There is a case for women in leadership
By Karla Goodhart
Gender equality is good for business. Hire More Women in Tech reported that Fortune 500 companies with at least three female directors see better returns on sales and equity, innovate more and have a lower turnover rate. Getting women into top leadership positions in corporate America, however, doesn’t happen by accident.
The companies that have promoted women into executive leadership or seen gender parity at high levels all have made a concerted effort to reach that point. Women in the Workplace 2017, an annual study of state of women in corporate America that is the product of a partnership between McKinsey & Company and LeanIn.Org, analyzed what companies can do to improve the rates of women working in upper management. The single biggest factor: Look at your company’s unique challenges and ways to address them.
Make a compelling case for gender diversity. Employees need to see that gender diversity is a priority for management, and they need to see data that demonstrates greater diversity is better for business.
Invest in more employee training. Offer unconscious bias training for employees, especially those involved in hiring, and ensure discriminatory behavior against women is dealt with quickly and appropriately.

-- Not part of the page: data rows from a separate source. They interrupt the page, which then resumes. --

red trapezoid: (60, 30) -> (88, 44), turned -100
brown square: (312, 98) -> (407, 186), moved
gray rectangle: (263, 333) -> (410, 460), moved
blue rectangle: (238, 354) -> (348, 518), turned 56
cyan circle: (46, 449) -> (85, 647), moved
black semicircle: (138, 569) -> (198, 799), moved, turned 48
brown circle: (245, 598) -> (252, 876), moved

Give managers the means to drive change. Make sure managers understand why gender diversity is important and have the ability to address it in their teams. Managers also frequently act as mentors, preparing and recommending employees for promotions, so ensure women have access to mentoring at equal rates.
Ensure that hiring, promotions and reviews are fair. Review these processes to ensure women and people of color are being recommended, considered and interviewed. Set measurable goals for hiring and promoting diverse candidates.
Give employees the flexibility to fit work into their lives. Women and men benefit from more generous parental leave and programs that make taking extended leave easier. For women, many of whom are the primary caretaker for children even while working full-time, such programs make achieving their best outcomes possible.
Focus on accountability and results. In addition to tracking gender representation in hiring, also look at disparities in external hiring, promotions, access to professional development and big growth opportunities. Set goals, track those goals and share the results with your employees, including areas where improvement is needed and how the company will make those improvements.
Preparing Women to Lead
Women can’t be promoted above middle management if they never make it to middle management in the first place — a problem many businesses in America experience.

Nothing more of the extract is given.